Krakatoa: the story of the world’s mightiest explosion4 min read
The biggest explosion the world has ever known (try to imagine: an estimated 13,000 times greater than the bomb that destroyed Hiroshima during WWII) happened on this day, August 27 1883, as eruptions of the Krakatoa volcano reached their peak.
To understand, the noise of the explosion was heard 3,000 miles (4,800km) away, five cubic miles (21 km^3) of rock and ash were projected 50 miles (80.5km) into the air, while 36.5m tsunamis were created and 36,000 people lost their lives.
The island of Krakatoa (originally Krakatau) featured three linked volcanic peaks on an area about 5km wide and 9km long in the Sunda Strait between Java and Sumatra.
Krakatoa exhibited its first stirrings in more than 200 years on May 20, 1883. when the passing German ship Elizabeth reported a cloud of ash and dust above the island. For the next two months, similar explosions would be witnessed by commercial liners and natives on nearby Java and Sumatra. With little to no idea of the impending catastrophe, the local inhabitants greeted the volcanic activity with festive excitement. Thunderous rumblings, incandescent clouds and natural fireworks lighting the night sky not only brought hordes of sightseers, but prompted people on nearby islands to hold festivals.
However, soon excitement turned to horror as Krakatoa literally blew itself apart, setting off a chain of natural disasters that would be felt around the world for years to come.
At 1.06pm on August 26 the first of a series of increasingly violent explosions occurred, and at 2pm a cloud of black ash rose 27km into the sky.
By the following morning Krakatoa’s three craters had been raging for more than 14 hours and then starting at 5.30am came a series of four monumental explosions. The third, at 10.02am, was so loud that it was heard nearly 3,200km away in Perth, Western Australia, and 4,800km away in Mauritius. This was the loudest noise the world had ever known, the equivalent of 200 megatons of TNT, 13,000 times the size of the bomb that destroyed Hiroshima.
The colossal series of explosions propelled ash to a height of 80km into the sky. Of the estimated 36,400 deaths, at least 31,000 were caused by tsunamis created when two-thirds of Krakatoa island was engulfed by water and literally disappeared.
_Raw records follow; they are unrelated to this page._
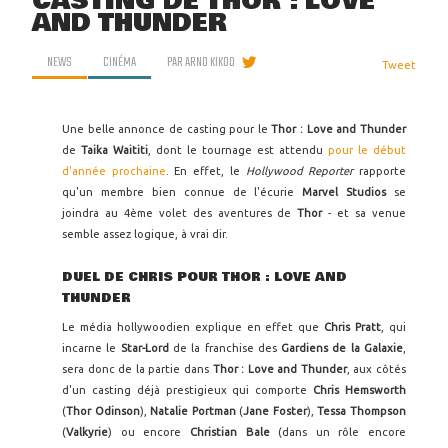
CASTING DE THOR : LOVE
AND THUNDER
NEWS
CINÉMA
PAR
ARNO KIKOO
Tweet
Une belle annonce de casting pour le
Thor : Love and Thunder
de
Taika Waititi
, dont le tournage est attendu
pour le début
d'année prochaine
. En effet, le
Hollywood Reporter
rapporte
qu'un membre bien connue de l'écurie
Marvel Studios
se
joindra au 4ème volet des aventures de
Thor
- et sa venue
semble assez logique, à vrai dir.
DUEL DE CHRIS POUR THOR : LOVE AND
THUNDER
Le média hollywoodien explique en effet que
Chris Pratt
, qui
incarne le
Star-Lord
de la franchise des
Gardiens de la Galaxie
,
sera donc de la partie dans
Thor : Love and Thunder
, aux côtés
d'un casting déjà prestigieux qui comporte
Chris Hemsworth
(
Thor Odinson
),
Natalie Portman
(
Jane Foster
),
Tessa Thompson
(
Valkyrie
) ou encore
Christian Bale
(dans un rôle encore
Terrified people on nearby islands tried to flee when a tidal wave 36.5m high and moving at an estimated 480km per hour bore down upon them. As it hit the coast of Java it travelled about 24km inland, canceling the town of Anyer.
Then came the pyroclastic flows, a fluidised mixture of hot rock fragments, hot gases and entrapped air that moves at high speed, as much as 160km per hour, with temperatures reaching 600 to 700°C.
An estimated 4,500 people in their path were burned to death as the flows, stretching possibly 64km, roared over land and sea.
The eruptions diminished rapidly after the fourth massive explosion and by the morning of August 28, Krakatoa was silent.
However, two-thirds of the island had been destroyed, vanishing under the waves. Small eruptions, mostly of mud, continued until October.
Fine dust from the explosions drifted around the Earth, causing spectacular sunsets for a number of months but also forming an atmospheric veil that lowered global temperatures by several degrees.
Further volcanic activity over the years led to the creation of a new island at the same location. It is called Anak Krakatau, Indonesian for “Child of Krakatoa”, and it emerged in 1927 from the caldera left by the 1883 catastrophe.
Eruptions have continued there, most recently in each year from 2009 to 2012, and then a major event in December 2018. The eruption of Anak Krakatoa in 2018 caused a landslide and a tsunami with waves between 5 to 13m high. The water penetrated the coasts of Java and Sumatra as far as 330m, killng 427 people who were caught completely off guard.
In addition to Krakatoa, which is still active, Indonesia has another 130 active volcanoes, the most of any country in the world.